Johannesburg – Market volatility should not deter prospective investors from investing and for those who haven’t started it’s never too late.
Carin Meyer, Head of Share Investing at FNB, says “The reality of markets is that they are volatile, however, over the long –term the market is able to self correct, meaning the sooner one starts investing the better. Getting started is a big step, and it’s always better to start small and then build-up your portfolio over time. While it’s not easy to tell when the market will turn around, a frequent mistake made, is waiting and postponing the decision to invest”.
Here are some of the top reasons to get started:
It’s easier than you think
Investing is not as complicated as it’s sometimes made out to be, anyone can open an investment account without having to pay for broker services. Exchange Traded Funds (ETF’s) are the most practical option if you want exposure to JSE listed shares. Starting from R300 a month any prospective investor can open an account and invest in the top 100 JSE companies, the biggest advantage is that the investor does not have to select the shares, the share are pre-selected.

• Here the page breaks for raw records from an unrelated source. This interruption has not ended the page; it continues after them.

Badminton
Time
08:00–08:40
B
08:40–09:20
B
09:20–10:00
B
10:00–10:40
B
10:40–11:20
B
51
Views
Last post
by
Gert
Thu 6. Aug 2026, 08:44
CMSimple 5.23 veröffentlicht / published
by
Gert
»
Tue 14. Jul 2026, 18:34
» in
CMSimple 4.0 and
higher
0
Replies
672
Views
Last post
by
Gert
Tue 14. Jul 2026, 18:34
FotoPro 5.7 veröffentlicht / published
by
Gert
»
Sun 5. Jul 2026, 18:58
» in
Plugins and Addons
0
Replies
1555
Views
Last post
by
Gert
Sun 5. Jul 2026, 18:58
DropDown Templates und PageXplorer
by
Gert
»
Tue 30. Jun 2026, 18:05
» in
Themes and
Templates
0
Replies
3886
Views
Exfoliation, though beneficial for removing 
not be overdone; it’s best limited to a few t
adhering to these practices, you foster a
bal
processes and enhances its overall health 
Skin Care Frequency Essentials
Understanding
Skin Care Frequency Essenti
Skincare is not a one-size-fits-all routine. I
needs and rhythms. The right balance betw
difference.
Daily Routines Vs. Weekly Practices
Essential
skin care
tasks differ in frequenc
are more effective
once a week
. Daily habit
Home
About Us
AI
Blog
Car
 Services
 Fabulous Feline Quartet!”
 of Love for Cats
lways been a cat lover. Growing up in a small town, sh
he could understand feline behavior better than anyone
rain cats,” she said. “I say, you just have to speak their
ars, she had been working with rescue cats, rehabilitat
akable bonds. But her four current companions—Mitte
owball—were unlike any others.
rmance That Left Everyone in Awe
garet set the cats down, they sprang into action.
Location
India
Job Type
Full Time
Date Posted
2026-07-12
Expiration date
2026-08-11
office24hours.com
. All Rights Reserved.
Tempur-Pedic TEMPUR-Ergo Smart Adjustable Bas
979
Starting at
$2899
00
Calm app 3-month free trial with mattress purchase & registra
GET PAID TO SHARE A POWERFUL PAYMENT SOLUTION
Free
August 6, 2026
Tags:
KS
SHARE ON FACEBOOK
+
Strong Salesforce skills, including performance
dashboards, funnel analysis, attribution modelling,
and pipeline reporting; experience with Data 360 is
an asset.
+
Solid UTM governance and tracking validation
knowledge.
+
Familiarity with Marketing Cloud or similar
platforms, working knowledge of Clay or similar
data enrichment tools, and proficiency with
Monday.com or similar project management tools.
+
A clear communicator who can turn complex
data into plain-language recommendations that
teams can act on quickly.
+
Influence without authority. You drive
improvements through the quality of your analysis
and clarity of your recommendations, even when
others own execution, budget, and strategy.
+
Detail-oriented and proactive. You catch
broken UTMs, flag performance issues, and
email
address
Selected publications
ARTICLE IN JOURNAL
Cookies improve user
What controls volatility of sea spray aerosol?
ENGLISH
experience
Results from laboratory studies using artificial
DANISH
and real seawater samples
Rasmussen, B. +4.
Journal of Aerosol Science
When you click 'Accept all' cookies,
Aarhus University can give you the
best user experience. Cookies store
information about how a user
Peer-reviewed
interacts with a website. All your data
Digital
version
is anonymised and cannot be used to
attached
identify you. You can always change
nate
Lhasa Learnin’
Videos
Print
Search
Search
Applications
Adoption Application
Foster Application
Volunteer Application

Imagine staying invested long enough for you to start earning interest on interest, this is what compound interest does – you realise growth on original interest earned. This can only happen when you stay invested for the long-term.
You can start small
Contrary to popular belief, investing is not about putting aside large amounts of money. As a first step decide how much you can afford to put aside on a monthly basis and then have a scheduled transfer from your account, you won’t have to worry about transferring the money yourself. Once you have formed a habit of saving, you can start increasing the amount steadily without disrupting other financial obligations.
Earn a high return on your investment
Deciding to invest opens up the possibility of earning growth on your money, this however, depends on the type of investment vehicle you choose. Speak to your financial services provider to find out which product is best suited to your needs and match this to you risk appetite. Asset classes such as shares offer better returns over the long term but are prone to market volatility, while cash based investments are less volatile.
“It’s important to realise that starting to invest does not have to cost large sums of money, all one needs is determination and the commitment to be in it for the long-term”, concludes Meyer.